I spoke with Dr Luca Crispi from University College Dublin (formerly from the National Library of Ireland), showing some work we did with Joyce and Yeats manuscripts. Eighty people jammed in to the Jerwood Centre with others sitting in the lobby outside, and a further fourteen on the waiting list. It was a great event, the numbers proving that there's a real demand for information on this subject. Too often librarians can just do what they've always done. The charismatic Nat Edwards spoke about the Burns Birthplace Museum, and I was struck by the attention he'd paid to environment, and the erudite David McKitterick from Trinity College Cambridge illuminated us on the revolutions in writing.

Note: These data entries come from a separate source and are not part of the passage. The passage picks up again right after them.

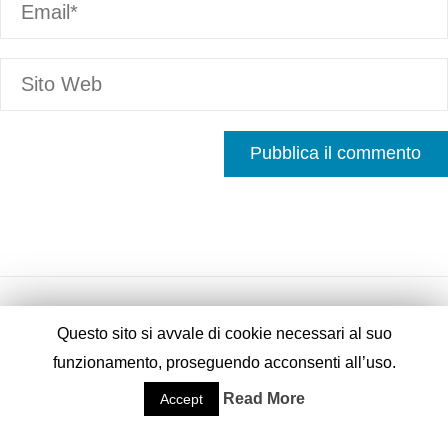
Questo sito si avvale di cookie necessari al suo
funzionamento, proseguendo acconsenti all’uso.
Fornito da
Fluida
&
WordPress.
Read More
Accept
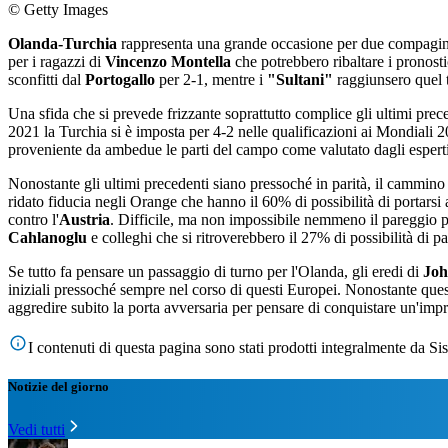
© Getty Images
Olanda-Turchia
rappresenta una grande occasione per due compagini
per i ragazzi di
Vincenzo Montella
che potrebbero ribaltare i pronosti
sconfitti dal
Portogallo
per 2-1, mentre i
"Sultani"
raggiunsero quel 
Una sfida che si prevede frizzante soprattutto complice gli ultimi prec
2021 la Turchia si è imposta per 4-2 nelle qualificazioni ai Mondiali 2
proveniente da ambedue le parti del campo come valutato dagli espert
Nonostante gli ultimi precedenti siano pressoché in parità, il cammino 
ridato fiducia negli Orange che hanno il 60% di possibilità di portarsi 
contro l'
Austria
. Difficile, ma non impossibile nemmeno il pareggio p
Cahlanoglu
e colleghi che si ritroverebbero il 27% di possibilità di pa
Se tutto fa pensare un passaggio di turno per l'Olanda, gli eredi di
Joh
iniziali pressoché sempre nel corso di questi Europei. Nonostante ques
aggredire subito la porta avversaria per pensare di conquistare un'impr
I contenuti di questa pagina sono stati prodotti integralmente da Sis
Notizie del giorno
Vedi tutti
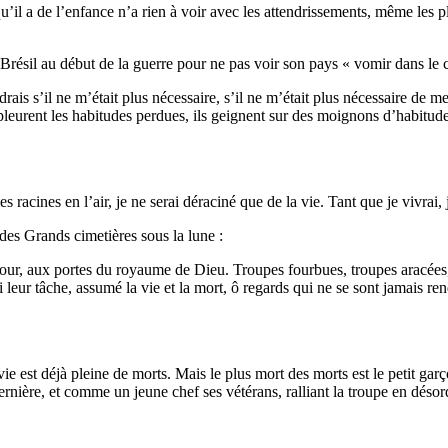
’il a de l’enfance n’a rien à voir avec les attendrissements, même les p
u Brésil au début de la guerre pour ne pas voir son pays « vomir dans le 
drais s’il ne m’était plus nécessaire, s’il ne m’était plus nécessaire de 
eurent les habitudes perdues, ils geignent sur des moignons d’habitudes
s racines en l’air, je ne serai déraciné que de la vie. Tant que je vivra
des Grands cimetières sous la lune :
ur, aux portes du royaume de Dieu. Troupes fourbues, troupes aracées, b
li leur tâche, assumé la vie et la mort, ô regards qui ne se sont jamais r
ie est déjà pleine de morts. Mais le plus mort des morts est le petit garç
ernière, et comme un jeune chef ses vétérans, ralliant la troupe en désor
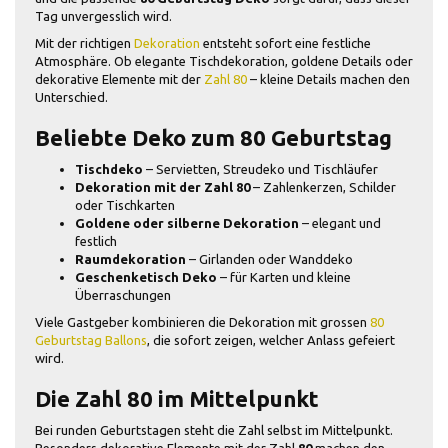
Tag unvergesslich wird.
Mit der richtigen
Dekoration
entsteht sofort eine festliche
Atmosphäre. Ob elegante Tischdekoration, goldene Details oder
dekorative Elemente mit der
Zahl 80
– kleine Details machen den
Unterschied.
Beliebte Deko zum 80 Geburtstag
Tischdeko
– Servietten, Streudeko und Tischläufer
Dekoration mit der Zahl 80
– Zahlenkerzen, Schilder
oder Tischkarten
Goldene oder silberne Dekoration
– elegant und
festlich
Raumdekoration
– Girlanden oder Wanddeko
Geschenketisch Deko
– für Karten und kleine
Überraschungen
Viele Gastgeber kombinieren die Dekoration mit grossen
80
Geburtstag Ballons
, die sofort zeigen, welcher Anlass gefeiert
wird.
Die Zahl 80 im Mittelpunkt
Bei runden Geburtstagen steht die Zahl selbst im Mittelpunkt.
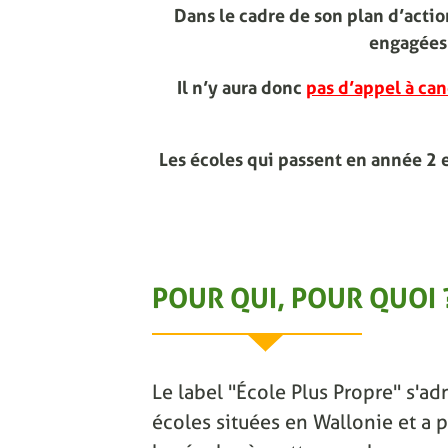
Dans le cadre de son plan d’act
engagées 
Il n’y aura donc
pas d’appel à can
Les écoles qui passent en année 2 
POUR QUI, POUR QUOI 
Le label "École Plus Propre" s'adr
écoles situées en Wallonie et a p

I blogged not long ago about the centrality of special collections, and the importance of the user experience and interpretation. The conference gave me a new understanding of the need for leadership, knowledge sharing and collaboration in these areas.
Unless we can get user experience and interpretation right, it won't just be the taxi driver who doesn't know who Wordsworth is. Visitor numbers are declining at the homes of many smaller collections. I think we know how to fix this, but we will need to learn from those who already have.